Le programme de recherche « Blanche ou l'oubli » (3) avait pour objectif de contribuer au développement d'un champ de recherche autour de la culture typographique (en l'occurrence appliquée au domaine de l'édition). 
À partir d'un objet à la fois mythique et exemplaire, fonctionnant comme un véritable point de condensation d'enjeux de plusieurs ordres, il s'agit de s'intéresser à différents aspects de la typographie, de son histoire culturelle, esthétique, économique et technique, dans une approche élargie de cette culture qui nous permette d'éviter le confinement que peuvent produire certaines formes d'érudition très spécifiques. 

La typographie est nécessairement affectée par de nombreuses déterminations (culturelles, politiques, esthétiques, économiques, techniques, etc.). Les prendre en compte attentivement permet d'élargir le champ de la culture typographique et de renouveler le regard que l'on porte sur les formes typographiques en usage aujourd'hui. 

Enfin, cette culture typographique est à la fois objet de recherche et de connaissance et outil de production de cette connaissance.
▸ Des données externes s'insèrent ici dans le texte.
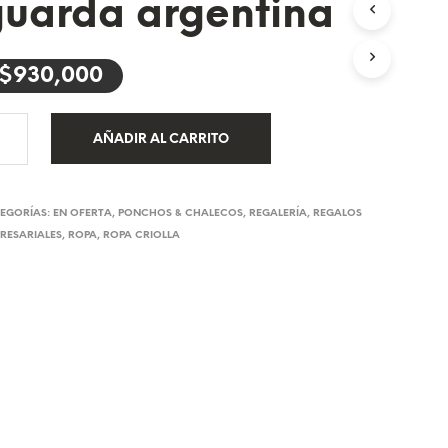
uarda argentina
U
C
T
$
930,000
O
S
E
N
AÑADIR AL CARRITO
E
L
C
A
EGORÍAS:
EN OFERTA
,
PONCHOS & CHALECOS
,
REGALERÍA
,
REGALOS
R
RESARIALES
,
ROPA
,
ROPA CRIOLLA
R
I
T
O
.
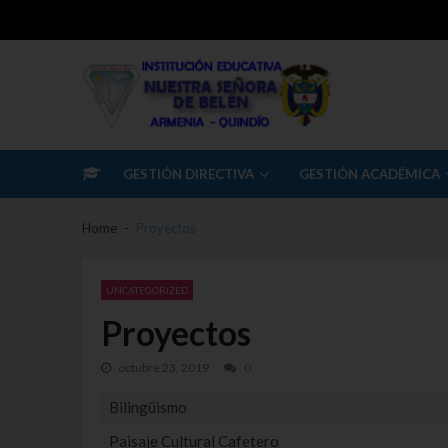
Skip to navigation
Skip to content
I.E Nuestra Señora Belen
Institución Educativa Nuestra Señora de Belén
GESTIÓN DIRECTIVA
GESTIÓN ACADÉMICA
Home
Proyectos
UNCATEGORIZED
Proyectos
octubre 23, 2019
0
Bilingüismo
Paisaje Cultural Cafetero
Car si le projet « Blanche ou l'oubli » s'attachait de manière privilégiée à certains usages des caractères typographiques, la typographie comme mise en forme du texte et de ce qui l'accompagne est également en jeu dans le projet, au sens d'une typographie comme articulation d'un discours et pensée en étroite corrélation avec d'autres formes de connaissance et de médiation, comme celles liées à l'exposition. 

Fonctionnement 

Il s'agissait principalement de : 
• étudier et analyser l'histoire de la construction d'une identité visuelle de renom dans le champ de la littérature ; 
• éclairer et nourrir, par la même occasion, une page de l'histoire de la typographie (mise en page et dessin de caractère) appliquée au champ de l'édition ; et cela, sur une période au cours de laquelle la figure du graphiste ou du directeur artistique émerge, et où la notion d'image de marque évolue et se précise — dans un champ et une tradition (l'édition française) où la figure du graphiste / typographe est assez peu valorisée ; 
• mettre en évidence les interactions / relations entre le champ de la création de formes éditoriales (typographie, dimension matérielle de l'édition) et l'ensemble des pratiques et des usages dans le champ littéraire (cf. les figures d'écrivains bibliophiles de la fin du XIX e et début du XX e siècle qui ont contribué à définir une certaine tradition typographique/éditoriale : Mallarmé, Valéry, Gide, Larbaud, Claudel, etc.) ; 
• explorer les différentes sensibilités et positionnements dans le champ de l'édition ayant pu influencer les choix de mise en forme de la collection « Blanche » (renouveau elzévirien, mouvement des presses privées au XIX e siècle, etc.) et étudier la concurrence existant entre les grandes maisons d'édition au début du XX e siècle (Grasset, Plon, Stock, Émile-Paul, etc.) ; 
• mener une étude comparative entre différentes collections / maisons d'édition européennes : Gallimard/Blanche, l'Albatross Modern Continental Library (fondé en 1932), Penguin (1936) — entreprises éditoriales dans l'histoire desquelles le design et la place du graphiste/typographe jouent un rôle différent, de manière à éclairer les spécificités de la situation française et plus particulièrement des éditions de la NRF ; 
• se pencher sur l'histoire de l'articulation maison d'édition / revue au travers de revues contemporaines de la naissance de la NRF (revue Antée, Revue Blanche, Mercure, Hermitage) ; et interroger la relation complexe qui exista entre la NRF (Revue) et les éditions de la NRF (la Blanche) ; 
• s'intéresser à la postérité de la Blanche, à son ombre portée interne et externe, c'est-à-dire à la fois au sein des éditions Gallimard et au-dehors : voir comment l'image de la Blanche a nourri une série de collections et revues, comme autant de surfaces de diffraction de son aura : — au sein des éditions Gallimard : Le Chemin (collection), Les Cahiers du Chemin (revue), Folio, Du Monde entier ou encore, dans un jeu d'hybridation subtile, L'Infini (collection et revue), etc. , — au-dehors des éditions Gallimard : voir comment de nombreuses maisons d'édition, collections, revues, se sont construites « en regard » de la Blanche et de la NRF ; 
• explorer un pan glorieux de la création de caractères typographiques en France : — les didones du catalogue Deberny et Peignot, utilisées sur certaines couvertures de la Blanche dans l'entre-deux-guerres ; paradoxalement, ces didones qui sont une des plus belles réussites de ce catalogue, ne sont pas disponibles aujourd'hui en version numérique, — l'Astrée, — les occurrences typographiques singulières comme l'usage du Giraldon, des compactes ombrées, des latines larges et autres alphabets ornés ;
• développer plus largement un champ de connaissance spécifique autour de la question du dessin de caractères et des usages typographiques dans le champ de la pratique éditoriale, et ce, dans le droit fil des activités de l'Observatoire des polices.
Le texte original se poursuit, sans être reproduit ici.